Companies upload invoices on our platform to receive early payments and optimize their liquidity. They submit invoices either as scanned or digitally generated PDFs, as shown in Image 1.
To finance an invoice, a company needs to provide the following data from the invoice document:
- Invoice amount
- Issue date
- Due date
- Invoice number
- Customer name
Even though the UI for entering this data has been largely optimized, a user takes between 15 and 30 seconds on average to complete this step. Spending that time is not an issue for companies that only finance a few invoices every month. However, to finance hundreds of smaller invoices at once, even a very skilled user would need an hour or longer to fill in all the data. Thus, so far users had to resort to different ways of entering the data for such large amounts of invoices, for example to CSV files that contain all the necessary data. While this is an improvement over entering the information individually for each invoice, the process is still tedious and inherently prone to errors, especially for users that do not have a suitable accounting software that allows them to export the required data in a convenient way.

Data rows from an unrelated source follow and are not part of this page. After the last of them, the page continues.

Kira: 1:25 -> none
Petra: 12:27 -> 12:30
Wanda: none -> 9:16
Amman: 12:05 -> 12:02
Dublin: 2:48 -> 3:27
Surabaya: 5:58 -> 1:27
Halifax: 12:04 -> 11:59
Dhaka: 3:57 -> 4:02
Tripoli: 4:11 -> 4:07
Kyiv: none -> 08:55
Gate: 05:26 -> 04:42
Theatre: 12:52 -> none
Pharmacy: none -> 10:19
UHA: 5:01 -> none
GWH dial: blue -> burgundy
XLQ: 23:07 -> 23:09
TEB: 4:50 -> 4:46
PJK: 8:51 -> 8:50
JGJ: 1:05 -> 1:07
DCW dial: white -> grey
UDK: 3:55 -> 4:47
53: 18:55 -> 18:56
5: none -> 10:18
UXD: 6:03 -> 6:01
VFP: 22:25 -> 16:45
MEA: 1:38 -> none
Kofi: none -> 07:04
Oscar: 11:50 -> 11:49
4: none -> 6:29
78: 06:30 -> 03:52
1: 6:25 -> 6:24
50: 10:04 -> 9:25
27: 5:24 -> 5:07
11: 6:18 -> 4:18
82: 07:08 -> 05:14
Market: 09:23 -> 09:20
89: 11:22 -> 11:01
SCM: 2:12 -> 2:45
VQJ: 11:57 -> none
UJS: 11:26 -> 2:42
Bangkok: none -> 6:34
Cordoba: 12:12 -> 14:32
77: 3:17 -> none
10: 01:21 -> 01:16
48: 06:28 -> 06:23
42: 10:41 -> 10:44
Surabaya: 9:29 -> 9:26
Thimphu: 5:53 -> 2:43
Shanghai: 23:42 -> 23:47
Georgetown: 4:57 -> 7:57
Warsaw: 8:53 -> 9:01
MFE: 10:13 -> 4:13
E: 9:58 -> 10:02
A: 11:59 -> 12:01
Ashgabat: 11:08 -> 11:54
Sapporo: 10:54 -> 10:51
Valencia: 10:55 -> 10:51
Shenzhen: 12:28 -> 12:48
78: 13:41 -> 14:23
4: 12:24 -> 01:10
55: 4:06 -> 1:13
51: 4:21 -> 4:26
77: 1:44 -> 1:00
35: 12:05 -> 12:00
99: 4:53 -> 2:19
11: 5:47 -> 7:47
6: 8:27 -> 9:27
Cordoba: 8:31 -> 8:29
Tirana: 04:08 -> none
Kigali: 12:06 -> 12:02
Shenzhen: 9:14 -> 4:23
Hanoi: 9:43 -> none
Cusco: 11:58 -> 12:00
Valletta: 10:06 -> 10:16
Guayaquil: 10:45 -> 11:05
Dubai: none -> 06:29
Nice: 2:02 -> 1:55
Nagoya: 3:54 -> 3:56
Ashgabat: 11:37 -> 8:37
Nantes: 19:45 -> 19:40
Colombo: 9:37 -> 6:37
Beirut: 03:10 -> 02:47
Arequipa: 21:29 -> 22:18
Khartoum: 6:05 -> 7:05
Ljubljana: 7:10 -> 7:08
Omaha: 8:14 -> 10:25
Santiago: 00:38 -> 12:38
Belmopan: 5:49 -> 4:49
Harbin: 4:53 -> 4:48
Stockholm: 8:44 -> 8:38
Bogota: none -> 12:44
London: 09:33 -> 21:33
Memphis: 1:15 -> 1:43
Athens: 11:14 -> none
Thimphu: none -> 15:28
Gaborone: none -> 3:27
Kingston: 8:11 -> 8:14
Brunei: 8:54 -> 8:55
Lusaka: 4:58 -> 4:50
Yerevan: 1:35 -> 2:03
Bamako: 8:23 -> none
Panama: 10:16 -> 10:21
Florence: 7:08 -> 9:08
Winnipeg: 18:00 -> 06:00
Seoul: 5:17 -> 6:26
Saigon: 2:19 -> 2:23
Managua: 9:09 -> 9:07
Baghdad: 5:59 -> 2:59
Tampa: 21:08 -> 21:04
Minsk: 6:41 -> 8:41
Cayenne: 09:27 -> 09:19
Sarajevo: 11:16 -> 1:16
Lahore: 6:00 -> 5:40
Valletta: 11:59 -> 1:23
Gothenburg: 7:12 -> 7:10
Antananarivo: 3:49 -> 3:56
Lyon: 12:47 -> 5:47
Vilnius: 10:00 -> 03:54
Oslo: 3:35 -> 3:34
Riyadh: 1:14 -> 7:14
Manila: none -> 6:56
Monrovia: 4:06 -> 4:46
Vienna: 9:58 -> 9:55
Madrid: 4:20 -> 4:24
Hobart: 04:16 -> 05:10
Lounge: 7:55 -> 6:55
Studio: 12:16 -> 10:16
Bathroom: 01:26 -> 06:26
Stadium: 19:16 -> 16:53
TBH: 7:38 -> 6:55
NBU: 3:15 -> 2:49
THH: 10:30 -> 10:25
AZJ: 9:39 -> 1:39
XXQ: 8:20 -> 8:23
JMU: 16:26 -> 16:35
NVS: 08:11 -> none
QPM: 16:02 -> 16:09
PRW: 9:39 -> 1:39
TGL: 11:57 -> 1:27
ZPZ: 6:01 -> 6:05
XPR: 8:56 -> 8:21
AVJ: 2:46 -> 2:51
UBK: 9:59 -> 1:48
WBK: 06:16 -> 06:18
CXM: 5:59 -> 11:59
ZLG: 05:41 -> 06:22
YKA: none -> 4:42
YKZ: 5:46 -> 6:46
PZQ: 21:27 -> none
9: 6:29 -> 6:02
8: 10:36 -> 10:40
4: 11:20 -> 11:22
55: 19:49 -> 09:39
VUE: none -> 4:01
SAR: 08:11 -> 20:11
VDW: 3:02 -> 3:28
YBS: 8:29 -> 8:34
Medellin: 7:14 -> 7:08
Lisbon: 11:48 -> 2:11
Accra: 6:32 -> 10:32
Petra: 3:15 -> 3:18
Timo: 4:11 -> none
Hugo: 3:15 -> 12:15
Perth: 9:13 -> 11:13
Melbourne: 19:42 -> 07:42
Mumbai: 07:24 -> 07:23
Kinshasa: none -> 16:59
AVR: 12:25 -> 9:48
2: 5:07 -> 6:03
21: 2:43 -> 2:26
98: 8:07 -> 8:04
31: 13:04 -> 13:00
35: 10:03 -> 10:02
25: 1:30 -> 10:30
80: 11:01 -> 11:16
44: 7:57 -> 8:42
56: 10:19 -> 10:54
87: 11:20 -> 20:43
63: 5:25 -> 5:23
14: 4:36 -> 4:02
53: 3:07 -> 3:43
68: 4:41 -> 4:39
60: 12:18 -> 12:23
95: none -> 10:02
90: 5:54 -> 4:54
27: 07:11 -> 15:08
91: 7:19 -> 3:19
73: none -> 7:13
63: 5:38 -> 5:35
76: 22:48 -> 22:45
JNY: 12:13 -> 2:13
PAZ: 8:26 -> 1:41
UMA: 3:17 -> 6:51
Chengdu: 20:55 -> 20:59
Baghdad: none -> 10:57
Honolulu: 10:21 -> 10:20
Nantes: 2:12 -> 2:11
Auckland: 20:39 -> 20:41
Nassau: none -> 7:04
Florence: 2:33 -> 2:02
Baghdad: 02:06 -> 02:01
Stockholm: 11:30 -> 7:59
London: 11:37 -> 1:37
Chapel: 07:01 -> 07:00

Creating our own PDF data extractor
To overcome these problems and enable invoice financing for companies with a large number of invoices, we set out to find a solution that automatically detects the required information on invoice documents, so that users simply upload their invoices in PDF format and wait just a few seconds until the data of all invoices has been extracted. To start with, we compared available solutions on the market to automatically read out the relevant fields. While several products perform well on certain data points, we were surprised not to find any reliable solutions that perform well on all fields we are interested in, while at the same time processing the information in a reasonable amount of time, ideally within a few seconds. Therefore, we decided to develop our own tool, capable of accurately extracting relevant data from invoices.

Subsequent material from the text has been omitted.